Sales of new vehicles in southeast Asia’s six largest markets combined are estimated to have declined by over 19% to 700,528 units in the first quarter of 2020, according to GlobalData, a leading data and analytics company.
“The ASEAN vehicle market largely shrugged off the threat of COVID-19 in the first two months of the year. However, the crisis severely dented vehicle demand in the region from March,” says David Leggett, Automotive Analyst at GlobalData.
“Several markets of the region turned down sharply in the first quarter as lockdowns shuttered dealerships and manufacturing plants across southeast Asia. Thailand saw first quarter sales down 24% as its economy reeled under the impact of much-reduced travel and tourism. Malaysia Q1 vehicle sales were down by 26% and Vietnam saw a slump of almost 32%.”
The worst of the crisis is expected to be in the second quarter of 2020, before economic lockdowns begin to be eased this month and in June.

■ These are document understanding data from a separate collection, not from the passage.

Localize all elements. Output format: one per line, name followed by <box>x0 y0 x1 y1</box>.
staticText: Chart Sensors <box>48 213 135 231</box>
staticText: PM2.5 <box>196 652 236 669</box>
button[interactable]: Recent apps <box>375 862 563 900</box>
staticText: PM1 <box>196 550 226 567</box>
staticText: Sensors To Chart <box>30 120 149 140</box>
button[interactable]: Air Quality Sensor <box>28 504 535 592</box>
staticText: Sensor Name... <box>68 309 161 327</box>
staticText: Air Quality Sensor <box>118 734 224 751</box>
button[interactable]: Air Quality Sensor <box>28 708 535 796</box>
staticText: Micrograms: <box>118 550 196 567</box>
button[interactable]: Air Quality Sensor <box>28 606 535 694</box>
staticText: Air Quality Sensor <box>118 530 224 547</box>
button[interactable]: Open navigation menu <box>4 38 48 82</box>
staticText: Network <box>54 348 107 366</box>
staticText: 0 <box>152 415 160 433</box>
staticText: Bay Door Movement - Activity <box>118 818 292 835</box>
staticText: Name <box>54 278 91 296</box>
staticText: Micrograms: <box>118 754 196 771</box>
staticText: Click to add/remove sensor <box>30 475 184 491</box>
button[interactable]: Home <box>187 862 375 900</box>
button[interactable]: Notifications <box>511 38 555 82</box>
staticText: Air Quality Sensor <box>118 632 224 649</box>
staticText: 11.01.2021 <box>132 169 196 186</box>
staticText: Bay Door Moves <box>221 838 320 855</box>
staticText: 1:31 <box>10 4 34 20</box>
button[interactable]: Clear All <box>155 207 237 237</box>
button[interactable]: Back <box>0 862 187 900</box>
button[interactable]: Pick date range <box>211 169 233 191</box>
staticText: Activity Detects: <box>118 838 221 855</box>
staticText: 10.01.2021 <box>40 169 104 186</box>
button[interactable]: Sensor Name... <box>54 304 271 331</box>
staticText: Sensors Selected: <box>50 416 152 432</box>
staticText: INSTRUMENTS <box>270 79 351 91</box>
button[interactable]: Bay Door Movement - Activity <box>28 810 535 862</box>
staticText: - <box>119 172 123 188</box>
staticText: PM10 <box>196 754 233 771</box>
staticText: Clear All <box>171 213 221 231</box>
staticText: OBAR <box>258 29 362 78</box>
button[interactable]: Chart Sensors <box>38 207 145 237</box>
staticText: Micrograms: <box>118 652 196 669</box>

Leggett continues: “Although 2020 is seeing a setback for the automotive sector in ASEAN markets, long-term prospects for the region remain very strong. GlobalData’s analysis points to strong indicators for long-term demand as motorisation rates rise with high economic growth – especially in Indonesia with its increasingly transportation hungry population of 273 million. Its market of around 1 million new vehicles a year is forecast to double to 2 million vehicles a year by the end of this decade.
“In addition to strong long-term market prospects, the automotive manufacturing industry in the region benefits from relatively low costs, favourable government policies for investment, as well as free trading regimes for vehicles and components.”